Case Report Advance Articles
Recurrent falls as the presentations of Gitelman syndrome in an octogenarian
- 1 Department of Geriatrics and Gerontology, National Cheng Kung University Hospital, College of Medicine, National Cheng Kung University, Tainan 704, Taiwan
- 2 Institute of Allied Health Sciences, College of Medicine, National Cheng Kung University, Tainan 701, Taiwan
- 3 Department of Medicine, University of California San Francisco, San Francisco, CA 94143, USA
- 4 Department of Geriatrics and Gerontology, College of Medicine, National Cheng Kung University, Tainan 701, Taiwan
- 5 Department of Internal Medicine, National Cheng Kung University Hospital, College of Medicine, National Cheng Kung University, Tainan 704, Taiwan
- 6 Division of Nephrology, Department of Internal Medicine, National Taiwan University College of Medicine, Taipei 100, Taiwan
- 7 Division of Nephrology, Department of Internal Medicine, National Taiwan University Hospital, Taipei 100, Taiwan
- 8 Graduate Institute of Toxicology, National Taiwan University College of Medicine, Taipei 100, Taiwan
- 9 Graduate Institute of Medical Education and Bioethics, National Taiwan University College of Medicine, Taipei 100, Taiwan
- 10 Division of Nephrology, Department of Internal Medicine, Min Sheng General Hospital, Taoyuan City 330, Taiwan
- 11 Division of Nephrology, Department of Internal Medicine, National Defense Medical Center, Taipei 104, Taiwan
Received: April 22, 2024 Accepted: January 10, 2025 Published: March 4, 2025
https://doi.org/10.18632/aging.206216How to Cite
Copyright: © 2025 Sun et al.

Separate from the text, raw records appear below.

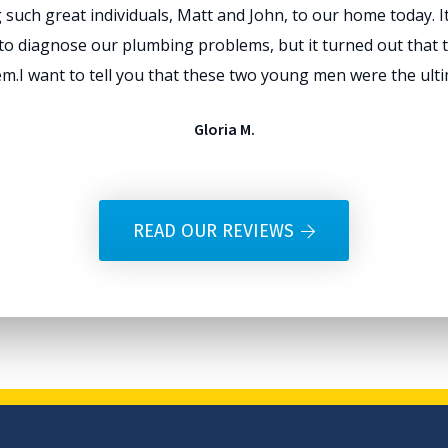
such great individuals, Matt and John, to our home today. It 
ll to diagnose our plumbing problems, but it turned out that t
m.I want to tell you that these two young men were the ultim
Gloria M.
READ OUR REVIEWS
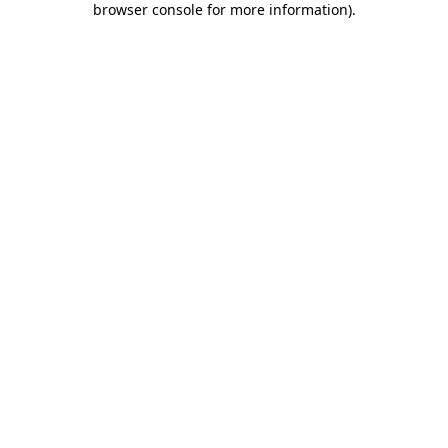
browser console for more information)
.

This is an open access article distributed under the terms of the Creative Commons Attribution License (CC BY 4.0), which permits unrestricted use, distribution, and reproduction in any medium, provided the original author and source are credited.
Abstract
Gitelman syndrome (GS) is the most common hereditary renal tubular disorder, with a higher carrier frequency among Asians often overlooked in older adults. Electrolyte imbalances, such as those seen in GS, are crucial considerations for older adults experiencing recurrent falls. We described an 83-year-old diabetic female on metformin, who was admitted due to recurrent falls with the preceding dizziness and palpitations when standing. She had the history of chronic hypokalemia and hypomagnesemia on regular potassium (K+) and magnesium (Mg++) supplementation for 10 years and gout-like arthritis episodes over her shoulder and ankle joints. Her consciousness was alert with normal blood pressure but reduced tendon reflex over bilateral knees. Pertinent laboratory findings included hypokalemic (K+ 2.2 mmol/L) with metabolic alkalosis and high urine K+ excretion, hypomagnesemia (1.1 mg/dl) with hypermagnesuria, but hypocalciuria (UCa/Cr ratio 0.01 mg/mg), high urine salt excretion, and hyperreninemia. X-ray of bilateral knees and shoulders demonstrated typical chondrocalcinosis with dense calcification band in the joint space. Targeted Sanger sequencing confirmed GS, identifying a biallelic homozygous deletion mutation (2881-2 delAG) in the exon 24 of SLC12A3 gene as the potential causes of recurrent falls. After aggressive electrolytes correction, her potassium and magnesium levels stabilized, and the patient did not experience further falls. This case, probably the oldest documented patient with GS emphasizes the importance of recognizing atypical presentations of GS in older adults. Careful evaluation and management of electrolyte disturbances in this population may prevent fall recurrence and complications.